Simon Porte indulged the Jacquemus A/W 15 Paris show into a surrealist fantasy. Models faces resembling children’s doodle pads, scribbled on by Berlin-based artist Sebastian Bieniek.
The juvenile pictures of double faces, making some of the models literally look two-faced was a playful critic of the infamously bitchy industry. The make up was also an abstract spin on playing dress up with mums make up. Porte using the concept of this child like naivety to explore ‘a time of primitivity and animal instinct when a person isn’t a man or a woman, someone that I dream of’. The clothes resembling a sophisticated collage of block colours and matte fabrics gave this impression of Porte perhaps reaching into different eras of more innocent times, cutting them up and placing them together. Creating these origami like structures which shaped this child like fantasy.

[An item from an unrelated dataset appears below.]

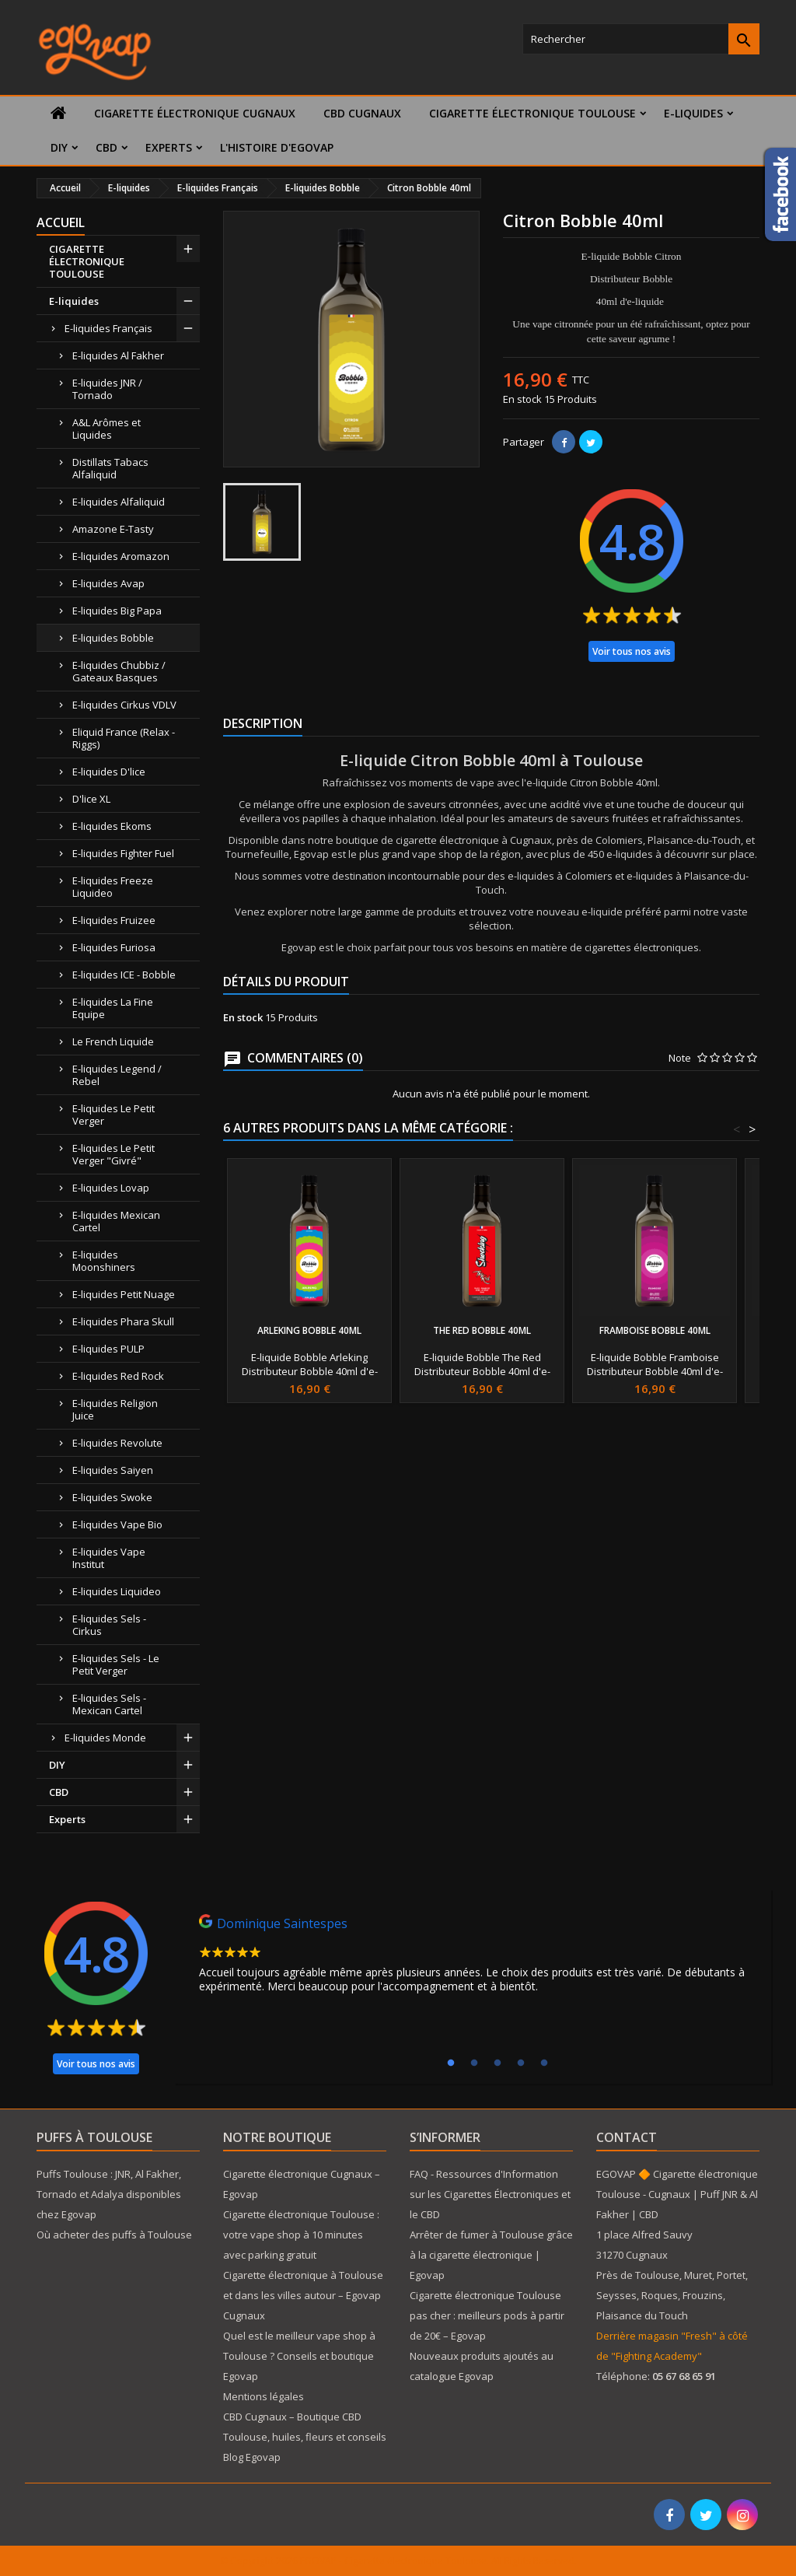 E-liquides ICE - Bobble (124, 975)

The cuts and fits of the garments however exerting a mature quality. Using this more innocent demure as a block of which to stage also his support for the free the nipple movement. Many of the models appeared bare chested – of course the exposed breast isn’t anything new to fashion catwalks. Yet Porte through his adolescent dress up appeared to be mocking societies prudishness towards the little pinkies. The models masked in childish cardboard pictures juxtaposing with the sexualised connotations of their bare chest. A black cardboard hand coltishly lingering above one models breast, made me think about how ridiculous the whole foray around women’s breast are in western society. The hyper sexualisation of such a natural asset is ridiculous. Through our evolution as a capitalist society we have lost that innocence of childish play and need to re glue the collage of life into something more fun and free.